[Saved entries]
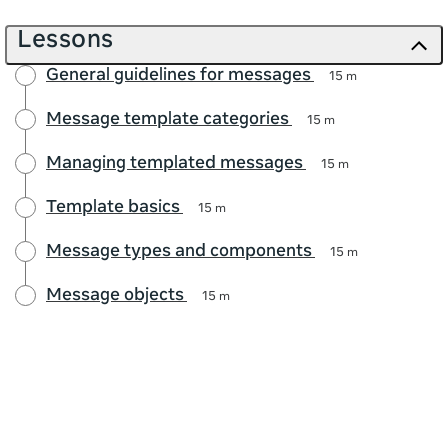
Lessons
General guidelines for messages
15 m
Message template categories
15 m
Managing templated messages
15 m
Template basics
15 m
Message types and components
15 m
Message objects
15 m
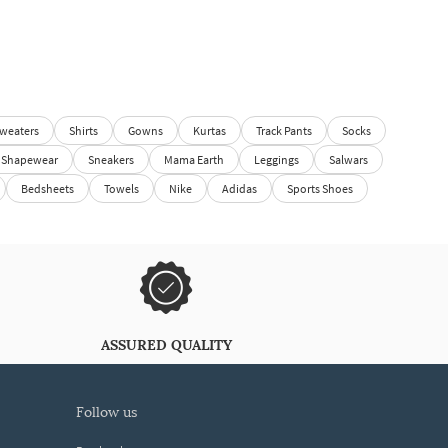
weaters
Shirts
Gowns
Kurtas
Track Pants
Socks
Shapewear
Sneakers
Mama Earth
Leggings
Salwars
Bedsheets
Towels
Nike
Adidas
Sports Shoes
ASSURED QUALITY
follow us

Task prompt: The reply should repeat the data in full, exactly as given, and contain no pictures.

Problem solution:
Lessons
General guidelines for messages
15 m
Message template categories
15 m
Managing templated messages
15 m
Template basics
15 m
Message types and components
15 m
Message objects
15 m
weaters
Shirts
Gowns
Kurtas
Track Pants
Socks
Shapewear
Sneakers
Mama Earth
Leggings
Salwars
Bedsheets
Towels
Nike
Adidas
Sports Shoes
ASSURED QUALITY
follow us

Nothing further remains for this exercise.